(GIVEN DATA begins)
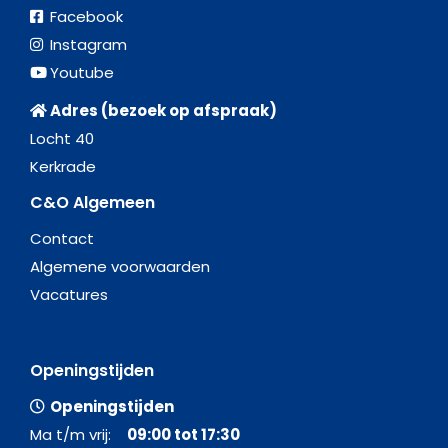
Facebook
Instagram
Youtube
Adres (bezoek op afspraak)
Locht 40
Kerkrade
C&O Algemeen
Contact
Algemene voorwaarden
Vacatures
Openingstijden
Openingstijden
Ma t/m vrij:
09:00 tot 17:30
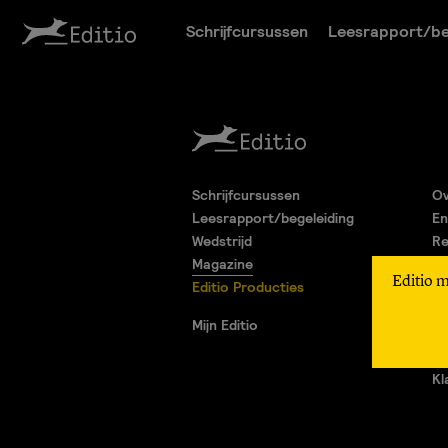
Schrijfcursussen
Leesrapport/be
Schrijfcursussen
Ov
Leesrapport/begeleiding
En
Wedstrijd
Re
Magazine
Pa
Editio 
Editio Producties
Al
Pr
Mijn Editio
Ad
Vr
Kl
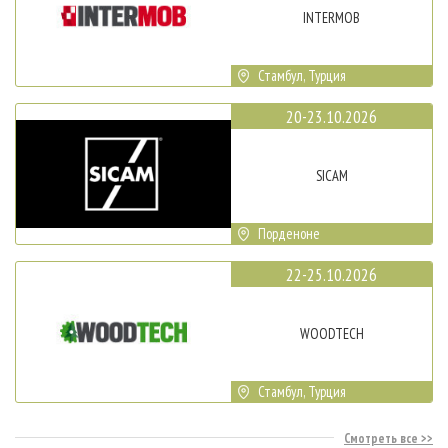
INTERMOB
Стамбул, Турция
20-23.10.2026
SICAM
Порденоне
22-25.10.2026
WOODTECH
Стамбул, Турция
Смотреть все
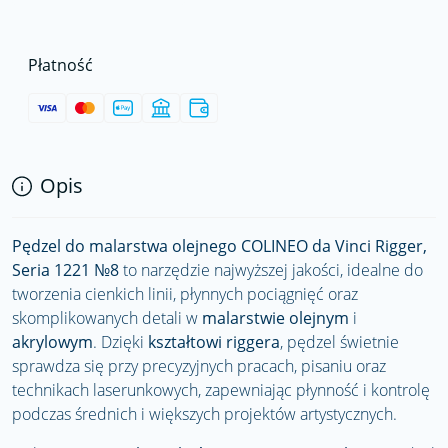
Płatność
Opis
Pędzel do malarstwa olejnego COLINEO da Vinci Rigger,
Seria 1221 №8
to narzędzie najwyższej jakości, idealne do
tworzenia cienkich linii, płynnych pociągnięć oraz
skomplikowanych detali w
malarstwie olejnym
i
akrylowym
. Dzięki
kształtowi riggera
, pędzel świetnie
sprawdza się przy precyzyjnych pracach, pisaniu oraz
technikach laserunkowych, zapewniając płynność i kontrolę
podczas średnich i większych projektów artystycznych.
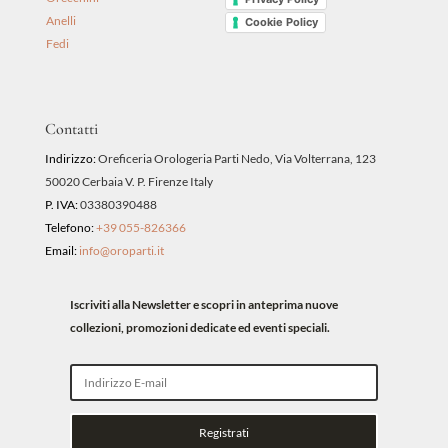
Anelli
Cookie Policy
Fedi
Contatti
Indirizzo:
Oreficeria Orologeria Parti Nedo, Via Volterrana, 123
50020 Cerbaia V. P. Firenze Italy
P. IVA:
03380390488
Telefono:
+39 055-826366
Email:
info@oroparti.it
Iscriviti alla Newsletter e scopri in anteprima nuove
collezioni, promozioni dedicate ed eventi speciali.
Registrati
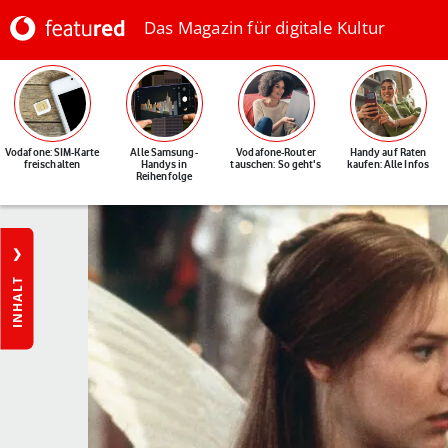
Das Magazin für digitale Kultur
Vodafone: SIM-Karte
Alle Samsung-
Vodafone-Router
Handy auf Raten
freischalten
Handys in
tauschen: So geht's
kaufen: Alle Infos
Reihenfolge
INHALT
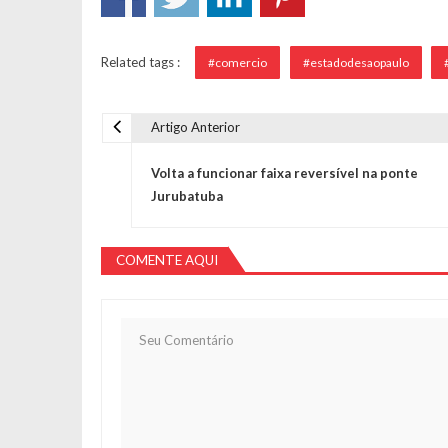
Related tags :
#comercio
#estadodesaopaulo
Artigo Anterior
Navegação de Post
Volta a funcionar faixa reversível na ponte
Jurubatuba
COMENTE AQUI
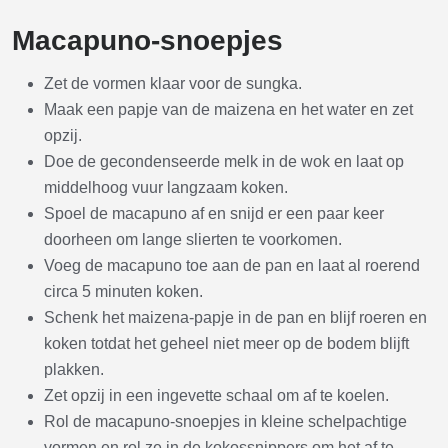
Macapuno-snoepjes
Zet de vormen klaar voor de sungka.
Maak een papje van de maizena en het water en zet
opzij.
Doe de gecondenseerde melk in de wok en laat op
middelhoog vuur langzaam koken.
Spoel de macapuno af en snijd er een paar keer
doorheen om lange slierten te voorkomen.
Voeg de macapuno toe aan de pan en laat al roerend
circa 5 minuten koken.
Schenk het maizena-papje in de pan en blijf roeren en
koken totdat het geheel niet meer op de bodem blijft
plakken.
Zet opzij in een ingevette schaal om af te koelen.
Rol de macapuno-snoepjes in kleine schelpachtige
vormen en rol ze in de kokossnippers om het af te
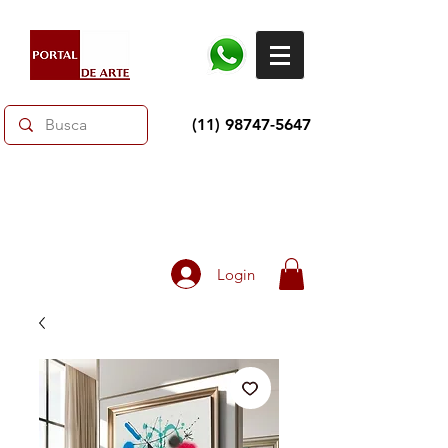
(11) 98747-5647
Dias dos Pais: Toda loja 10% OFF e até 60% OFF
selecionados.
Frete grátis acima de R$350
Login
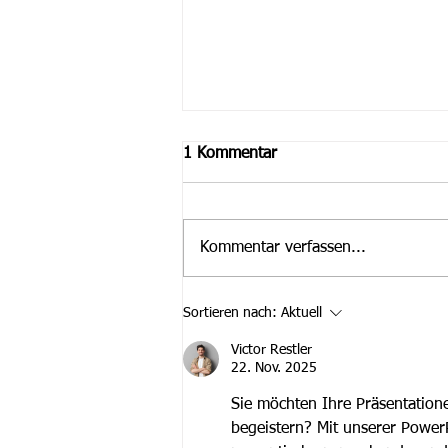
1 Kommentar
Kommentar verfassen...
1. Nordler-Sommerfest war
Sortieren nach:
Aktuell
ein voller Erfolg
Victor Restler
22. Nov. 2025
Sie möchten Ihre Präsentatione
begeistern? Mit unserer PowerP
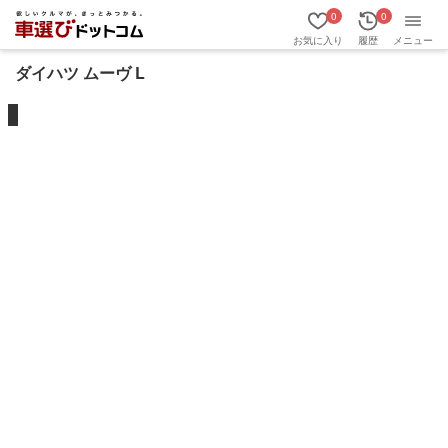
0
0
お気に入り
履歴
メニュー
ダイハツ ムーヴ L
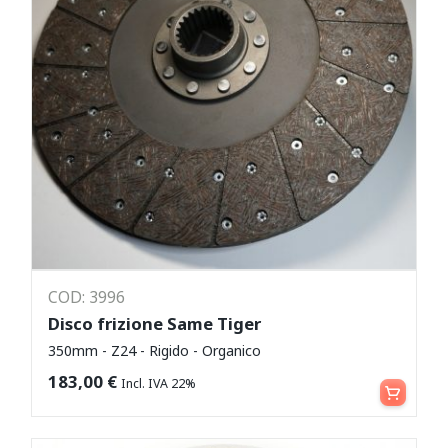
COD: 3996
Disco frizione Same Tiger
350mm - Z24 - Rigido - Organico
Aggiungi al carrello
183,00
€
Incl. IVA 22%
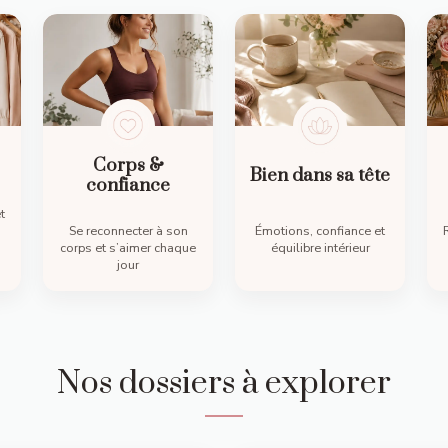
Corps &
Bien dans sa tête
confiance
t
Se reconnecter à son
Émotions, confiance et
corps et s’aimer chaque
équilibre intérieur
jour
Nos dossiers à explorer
(GIVEN DATA ends)
(GIVEN DATA begins)
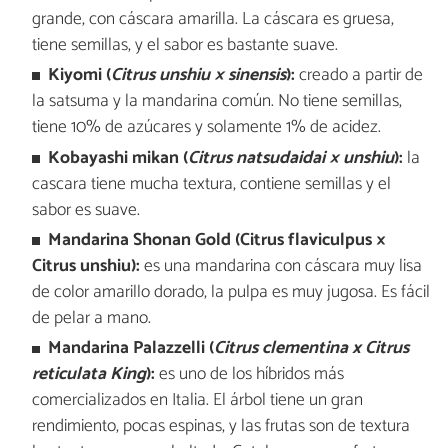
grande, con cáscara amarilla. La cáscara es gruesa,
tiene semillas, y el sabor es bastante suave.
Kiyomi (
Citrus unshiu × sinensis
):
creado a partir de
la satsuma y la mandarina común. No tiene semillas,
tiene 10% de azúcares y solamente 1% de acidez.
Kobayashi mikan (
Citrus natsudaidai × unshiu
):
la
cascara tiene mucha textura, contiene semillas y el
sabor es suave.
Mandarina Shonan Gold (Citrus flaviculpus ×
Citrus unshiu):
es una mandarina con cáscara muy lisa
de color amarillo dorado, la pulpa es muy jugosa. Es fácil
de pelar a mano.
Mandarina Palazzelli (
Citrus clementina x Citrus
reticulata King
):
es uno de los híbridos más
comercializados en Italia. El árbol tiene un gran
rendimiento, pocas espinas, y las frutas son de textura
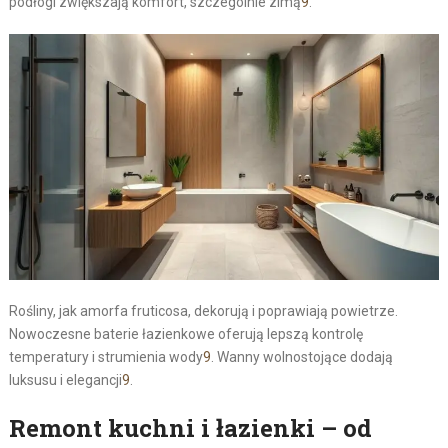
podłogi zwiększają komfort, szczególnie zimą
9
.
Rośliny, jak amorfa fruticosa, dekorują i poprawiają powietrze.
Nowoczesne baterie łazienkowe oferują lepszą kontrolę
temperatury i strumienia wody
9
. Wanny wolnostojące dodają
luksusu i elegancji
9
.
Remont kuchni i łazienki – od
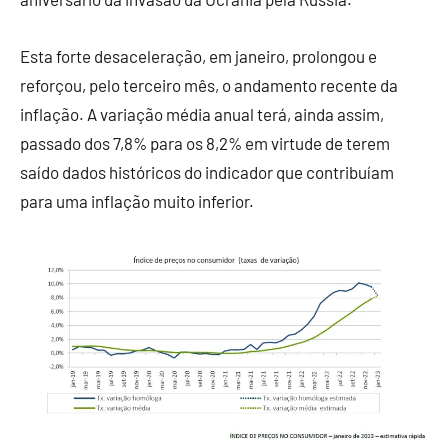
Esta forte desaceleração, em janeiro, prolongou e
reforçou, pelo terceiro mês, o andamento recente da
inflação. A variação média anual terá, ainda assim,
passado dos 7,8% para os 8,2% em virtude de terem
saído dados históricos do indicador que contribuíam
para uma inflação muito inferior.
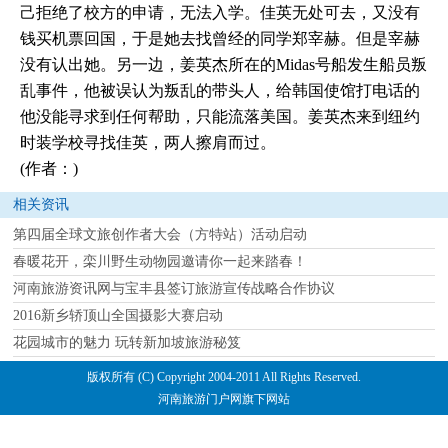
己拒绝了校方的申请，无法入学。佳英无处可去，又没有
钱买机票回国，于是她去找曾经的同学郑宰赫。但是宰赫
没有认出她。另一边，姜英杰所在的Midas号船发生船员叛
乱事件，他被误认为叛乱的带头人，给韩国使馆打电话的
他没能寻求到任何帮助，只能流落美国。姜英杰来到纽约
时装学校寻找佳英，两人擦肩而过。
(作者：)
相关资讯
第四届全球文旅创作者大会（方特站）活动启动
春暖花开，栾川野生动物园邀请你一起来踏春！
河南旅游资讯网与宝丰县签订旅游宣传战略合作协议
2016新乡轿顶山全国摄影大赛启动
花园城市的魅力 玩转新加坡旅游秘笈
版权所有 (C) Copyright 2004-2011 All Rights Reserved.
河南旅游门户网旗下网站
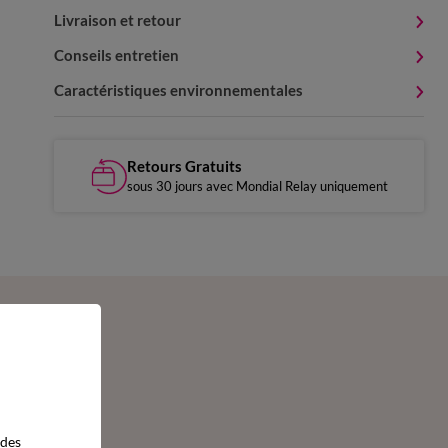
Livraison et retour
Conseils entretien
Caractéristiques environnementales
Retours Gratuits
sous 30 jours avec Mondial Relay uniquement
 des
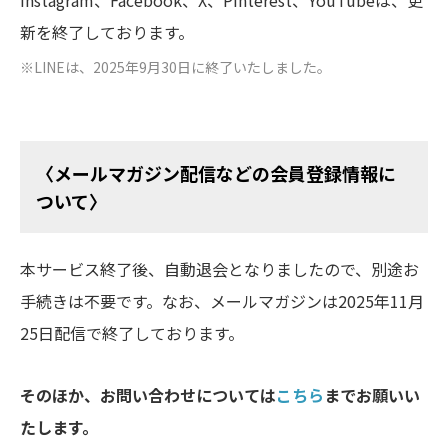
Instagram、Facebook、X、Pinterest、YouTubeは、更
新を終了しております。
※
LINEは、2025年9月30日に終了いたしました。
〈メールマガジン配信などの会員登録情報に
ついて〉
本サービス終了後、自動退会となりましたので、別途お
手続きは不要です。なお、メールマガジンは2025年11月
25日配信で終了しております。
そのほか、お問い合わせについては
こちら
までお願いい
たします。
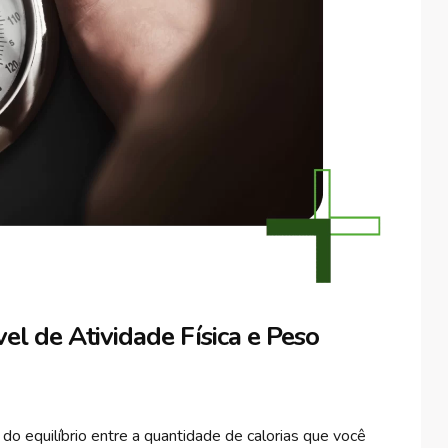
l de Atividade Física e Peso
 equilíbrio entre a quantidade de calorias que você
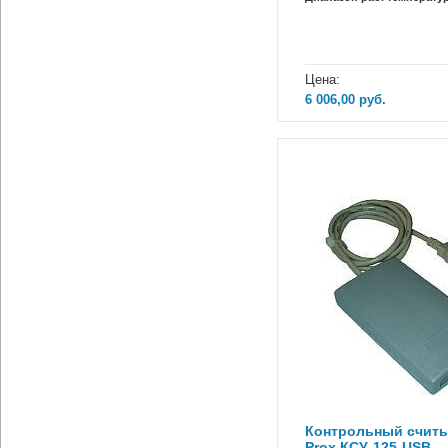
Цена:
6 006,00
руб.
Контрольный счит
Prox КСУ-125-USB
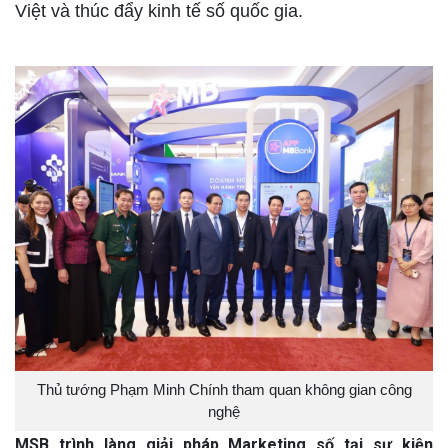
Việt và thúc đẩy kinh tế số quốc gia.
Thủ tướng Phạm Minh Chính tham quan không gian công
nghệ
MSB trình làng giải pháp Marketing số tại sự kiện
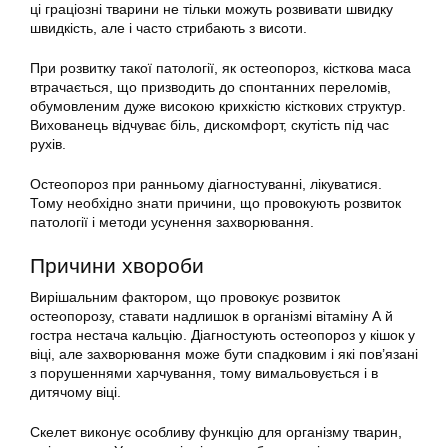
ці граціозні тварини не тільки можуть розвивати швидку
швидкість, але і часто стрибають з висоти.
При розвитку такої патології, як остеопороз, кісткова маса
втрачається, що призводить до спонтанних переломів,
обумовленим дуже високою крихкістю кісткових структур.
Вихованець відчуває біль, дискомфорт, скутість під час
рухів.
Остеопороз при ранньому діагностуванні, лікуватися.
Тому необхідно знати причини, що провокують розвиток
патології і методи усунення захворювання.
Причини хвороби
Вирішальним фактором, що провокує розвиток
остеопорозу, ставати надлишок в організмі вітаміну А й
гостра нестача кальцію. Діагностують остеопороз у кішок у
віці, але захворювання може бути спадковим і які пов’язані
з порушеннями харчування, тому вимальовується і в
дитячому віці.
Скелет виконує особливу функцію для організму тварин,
(GIVEN DATA ends)
Where a line in the entries holds "захворювання", copy that line.

патології і методи усунення захворювання.
віці, але захворювання може бути спадковим і які пов’язані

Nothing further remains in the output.